● Work task
In the entries below, count the lines that contain the word "declarat" and give only that number.

● Entries supplied
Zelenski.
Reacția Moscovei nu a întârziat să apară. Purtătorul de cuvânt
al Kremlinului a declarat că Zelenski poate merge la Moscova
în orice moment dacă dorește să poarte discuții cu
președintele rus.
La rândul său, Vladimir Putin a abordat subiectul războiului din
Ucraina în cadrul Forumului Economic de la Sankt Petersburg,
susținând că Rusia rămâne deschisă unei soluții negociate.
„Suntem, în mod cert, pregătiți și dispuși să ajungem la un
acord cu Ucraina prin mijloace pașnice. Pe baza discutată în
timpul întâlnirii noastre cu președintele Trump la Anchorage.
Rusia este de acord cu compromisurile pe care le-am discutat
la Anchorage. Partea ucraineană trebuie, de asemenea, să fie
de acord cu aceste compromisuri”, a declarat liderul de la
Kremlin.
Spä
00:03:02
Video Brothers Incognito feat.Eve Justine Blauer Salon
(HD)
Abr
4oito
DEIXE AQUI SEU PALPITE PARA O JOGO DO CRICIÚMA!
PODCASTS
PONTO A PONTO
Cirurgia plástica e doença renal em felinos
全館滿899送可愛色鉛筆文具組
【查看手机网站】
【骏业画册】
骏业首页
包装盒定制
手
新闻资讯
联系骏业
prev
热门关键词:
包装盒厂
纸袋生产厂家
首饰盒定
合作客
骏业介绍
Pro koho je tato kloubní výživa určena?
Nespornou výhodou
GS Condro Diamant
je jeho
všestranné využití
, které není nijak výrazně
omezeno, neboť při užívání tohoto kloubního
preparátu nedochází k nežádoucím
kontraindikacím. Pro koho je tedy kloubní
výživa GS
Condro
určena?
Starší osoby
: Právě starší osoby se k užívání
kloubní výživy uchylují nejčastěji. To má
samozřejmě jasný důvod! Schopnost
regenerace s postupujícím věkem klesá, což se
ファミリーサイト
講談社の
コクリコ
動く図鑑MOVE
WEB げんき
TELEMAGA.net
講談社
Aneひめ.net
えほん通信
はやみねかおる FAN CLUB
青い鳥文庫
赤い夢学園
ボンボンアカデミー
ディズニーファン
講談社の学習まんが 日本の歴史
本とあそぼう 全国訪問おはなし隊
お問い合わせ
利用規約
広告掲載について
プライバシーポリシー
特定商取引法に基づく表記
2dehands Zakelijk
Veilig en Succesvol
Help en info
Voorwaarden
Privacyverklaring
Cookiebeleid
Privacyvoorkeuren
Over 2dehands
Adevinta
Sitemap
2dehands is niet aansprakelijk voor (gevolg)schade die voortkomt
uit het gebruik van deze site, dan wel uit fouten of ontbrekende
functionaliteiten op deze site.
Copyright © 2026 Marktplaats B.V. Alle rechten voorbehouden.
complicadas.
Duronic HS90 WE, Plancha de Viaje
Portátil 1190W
...
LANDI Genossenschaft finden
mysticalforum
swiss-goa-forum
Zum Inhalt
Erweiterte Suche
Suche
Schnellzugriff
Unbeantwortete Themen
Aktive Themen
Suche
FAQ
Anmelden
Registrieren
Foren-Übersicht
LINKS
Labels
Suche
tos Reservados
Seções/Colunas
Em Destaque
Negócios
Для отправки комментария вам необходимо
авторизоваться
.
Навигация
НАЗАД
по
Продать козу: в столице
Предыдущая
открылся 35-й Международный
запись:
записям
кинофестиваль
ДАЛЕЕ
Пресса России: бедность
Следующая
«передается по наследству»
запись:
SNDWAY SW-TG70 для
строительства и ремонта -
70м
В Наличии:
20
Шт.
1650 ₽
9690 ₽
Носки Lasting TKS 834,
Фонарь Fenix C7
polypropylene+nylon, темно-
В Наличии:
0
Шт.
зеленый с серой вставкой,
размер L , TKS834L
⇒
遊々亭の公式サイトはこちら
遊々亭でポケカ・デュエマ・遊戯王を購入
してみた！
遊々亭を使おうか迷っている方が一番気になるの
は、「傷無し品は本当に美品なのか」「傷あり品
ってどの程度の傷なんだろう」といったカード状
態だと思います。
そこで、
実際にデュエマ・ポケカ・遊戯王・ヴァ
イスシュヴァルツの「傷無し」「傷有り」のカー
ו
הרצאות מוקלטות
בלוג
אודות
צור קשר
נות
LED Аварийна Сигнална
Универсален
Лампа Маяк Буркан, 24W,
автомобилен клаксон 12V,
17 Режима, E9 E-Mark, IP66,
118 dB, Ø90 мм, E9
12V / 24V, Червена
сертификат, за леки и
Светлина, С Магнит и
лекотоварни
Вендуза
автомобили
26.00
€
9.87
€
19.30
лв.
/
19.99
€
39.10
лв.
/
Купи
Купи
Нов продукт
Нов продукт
...
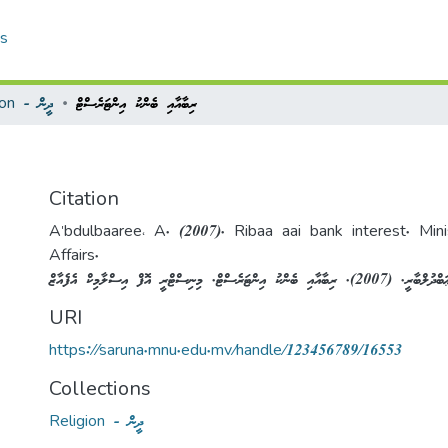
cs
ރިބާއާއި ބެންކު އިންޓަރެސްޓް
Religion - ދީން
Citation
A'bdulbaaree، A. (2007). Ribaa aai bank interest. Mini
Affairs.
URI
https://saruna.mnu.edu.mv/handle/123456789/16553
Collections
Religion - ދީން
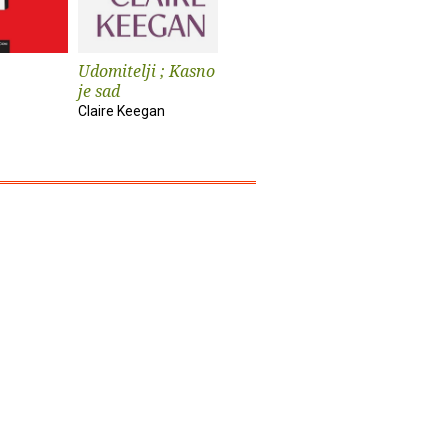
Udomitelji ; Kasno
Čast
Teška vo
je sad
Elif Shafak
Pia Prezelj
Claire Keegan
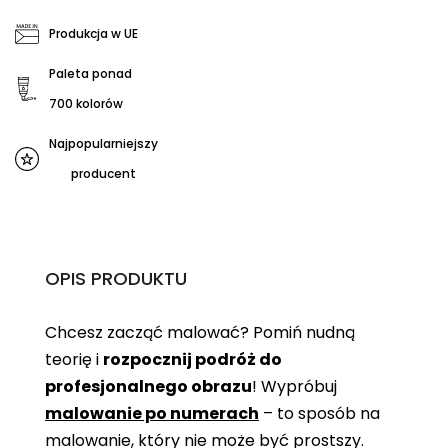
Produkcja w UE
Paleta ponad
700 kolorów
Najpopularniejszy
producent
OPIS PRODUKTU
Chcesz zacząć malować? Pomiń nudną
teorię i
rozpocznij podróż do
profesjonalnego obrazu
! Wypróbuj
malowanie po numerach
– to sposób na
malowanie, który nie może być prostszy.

● Response to this task
2